To minimize disruption to the prototype floorplan, the HAPS multi-FPGA Deep Trace Debug (DTD) system relies on the HAPS MGB (multi-gigabit) interfaces, rather than the general purpose HapsTrak I/Os, to connect instrumented logic to a centralized Intelligent In-Circuit Emulator (IICE) system hosted by an external FPGA. Cables attached to the MGB sites, rather than HapsTrak, link the prototype (of up to eight FPGAs) to the debug hub for synchronization and storage.
The HAPS debug system is also designed to overcome to the scarcity of embedded memory on the system’s FPGAs, which may have already been allocated to the caches, scratch-pad, and other memory elements of the SoC design. The lack of available onchip memory limits the number of signals that can be instrumented and the sample period that can be captured. To address this capacity problem HAPS DTD uses an external memory storage system of up to 8Gbyte.
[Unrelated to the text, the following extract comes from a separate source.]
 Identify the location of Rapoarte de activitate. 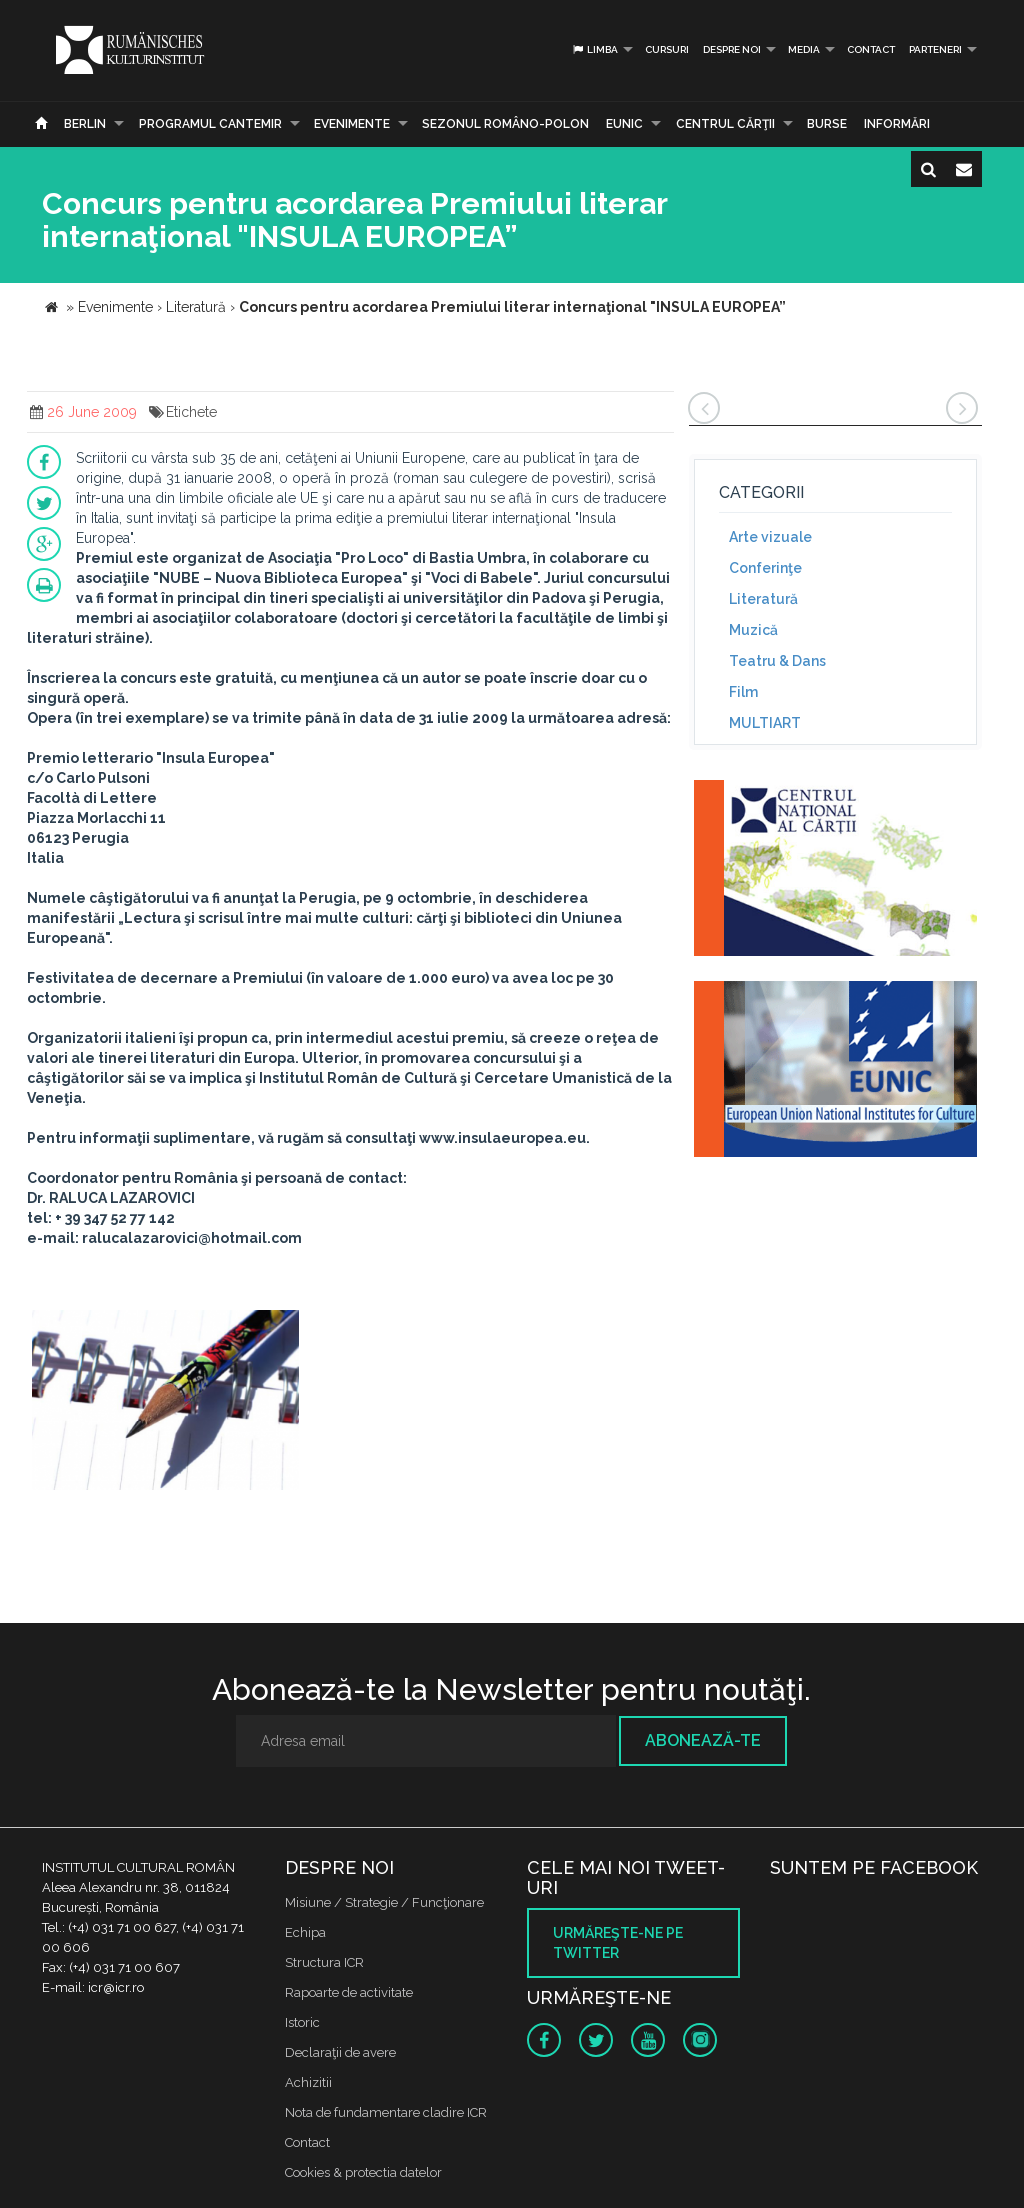 (349, 1992).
This capacity means that hundreds of signals can be recorded for full seconds of clock time. The buffer can also be configured to maximize signal visibility by taking advantage of ProtoCompiler’s debugger signal multiplexing schemes. In this approach, eight groups of up to 2,000 signals can be designated as watchpoints for the IICE, making 16,000 signals available during a debugger session.
Figure 4 HAPS multi-FPGA deep trace debug (DTD) architecture (Source: Synopsys)
Prototyping large ASIC or SoC designs on a set of FPGAs presents a number of complex engineering challenges. However, those challenges are being met by the introduction of techniques such as multi-processing, automated partitioning with TDM, system chaining strategies and multi-FPGA debug schemes in commercial tools such as those provided by Synopsys, The result is that it is increasingly possible to prototype designs of tens or even hundreds of millions of gates, accelerating debug and system software development.
Troy Scott is product marketing manager responsible for FPGA-based prototyping software tools at Synopsys. He has more than 20 years of experience in the EDA and semiconductor industries. His background includes HDL synthesis and simulation, SoC prototyping, and IP evaluation and marketing.